(Pixel coordinate grounding data)
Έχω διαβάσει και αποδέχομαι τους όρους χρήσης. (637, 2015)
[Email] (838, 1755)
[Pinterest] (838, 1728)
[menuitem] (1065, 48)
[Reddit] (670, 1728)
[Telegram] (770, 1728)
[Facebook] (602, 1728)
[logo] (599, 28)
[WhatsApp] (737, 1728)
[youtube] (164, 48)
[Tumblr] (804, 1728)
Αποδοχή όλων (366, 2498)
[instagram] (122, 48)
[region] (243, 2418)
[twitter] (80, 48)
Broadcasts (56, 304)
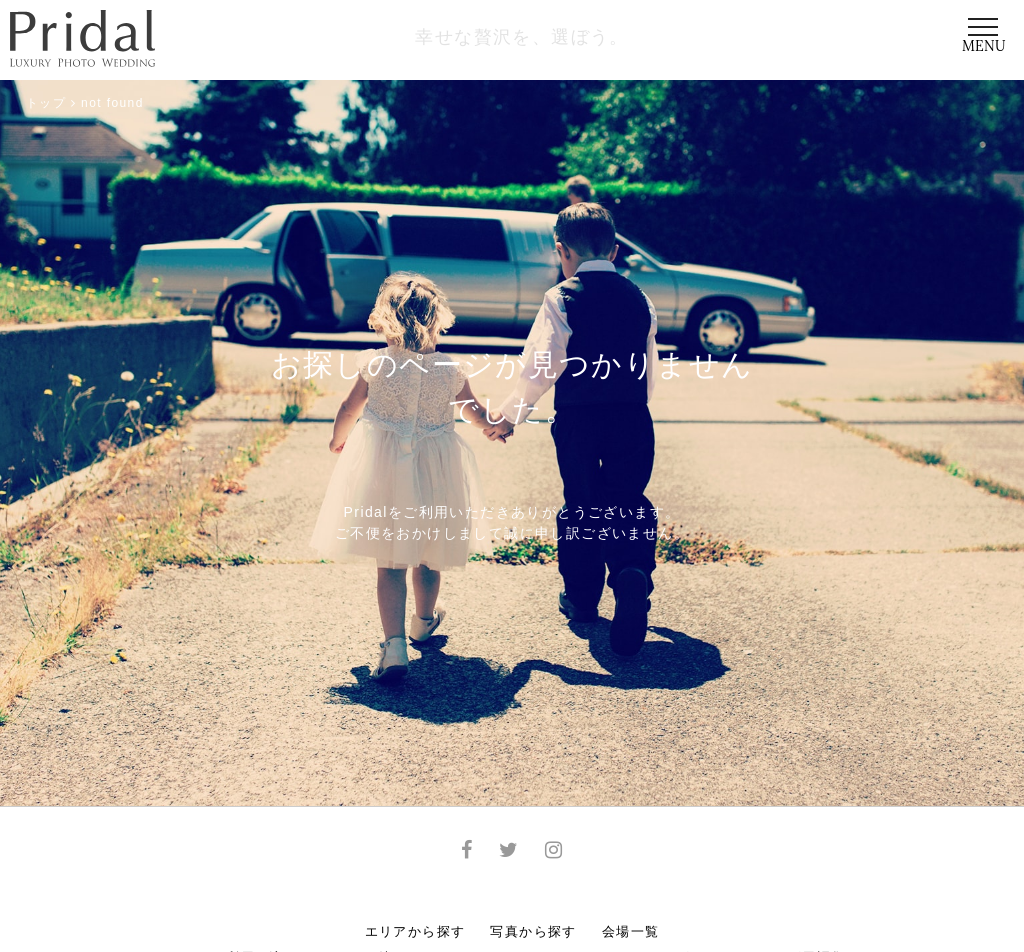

[Required action]: A word-for-word repeat is expected of the lines from the one with "[WhatsApp] (737, 1728)" to the end of the data, both included; pictures are not part of it.

[Result of this task]:
[WhatsApp] (737, 1728)
[youtube] (164, 48)
[Tumblr] (804, 1728)
Αποδοχή όλων (366, 2498)
[instagram] (122, 48)
[region] (243, 2418)
[twitter] (80, 48)
Broadcasts (56, 304)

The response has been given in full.